**WHAT NEEDS TO BE DONE**
Below are the entries. Transcribe exactly the lines from the one with "OP_InterestRef" through the one with "OP_NodeFlags", ends included, and leave out all others.

(Excerpts from a dataset)
━━━━━━━━━━

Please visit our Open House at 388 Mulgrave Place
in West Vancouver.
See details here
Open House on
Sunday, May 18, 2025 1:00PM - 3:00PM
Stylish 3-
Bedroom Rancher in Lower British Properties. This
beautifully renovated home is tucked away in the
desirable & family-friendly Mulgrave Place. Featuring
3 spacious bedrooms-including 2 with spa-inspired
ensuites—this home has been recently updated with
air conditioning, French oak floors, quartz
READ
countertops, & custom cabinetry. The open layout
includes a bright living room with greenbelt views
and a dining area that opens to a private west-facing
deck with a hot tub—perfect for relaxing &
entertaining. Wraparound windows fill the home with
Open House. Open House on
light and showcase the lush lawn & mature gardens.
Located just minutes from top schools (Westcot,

━━━━━━━━━━

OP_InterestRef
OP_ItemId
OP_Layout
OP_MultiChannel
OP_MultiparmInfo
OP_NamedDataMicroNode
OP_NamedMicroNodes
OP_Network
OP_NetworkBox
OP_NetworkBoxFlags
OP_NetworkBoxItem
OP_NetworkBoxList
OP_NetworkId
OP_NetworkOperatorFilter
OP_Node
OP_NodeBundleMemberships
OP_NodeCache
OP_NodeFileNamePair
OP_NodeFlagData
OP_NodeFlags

━━━━━━━━━━

**RESPONSE FOR THIS EXERCISE**
OP_InterestRef
OP_ItemId
OP_Layout
OP_MultiChannel
OP_MultiparmInfo
OP_NamedDataMicroNode
OP_NamedMicroNodes
OP_Network
OP_NetworkBox
OP_NetworkBoxFlags
OP_NetworkBoxItem
OP_NetworkBoxList
OP_NetworkId
OP_NetworkOperatorFilter
OP_Node
OP_NodeBundleMemberships
OP_NodeCache
OP_NodeFileNamePair
OP_NodeFlagData
OP_NodeFlags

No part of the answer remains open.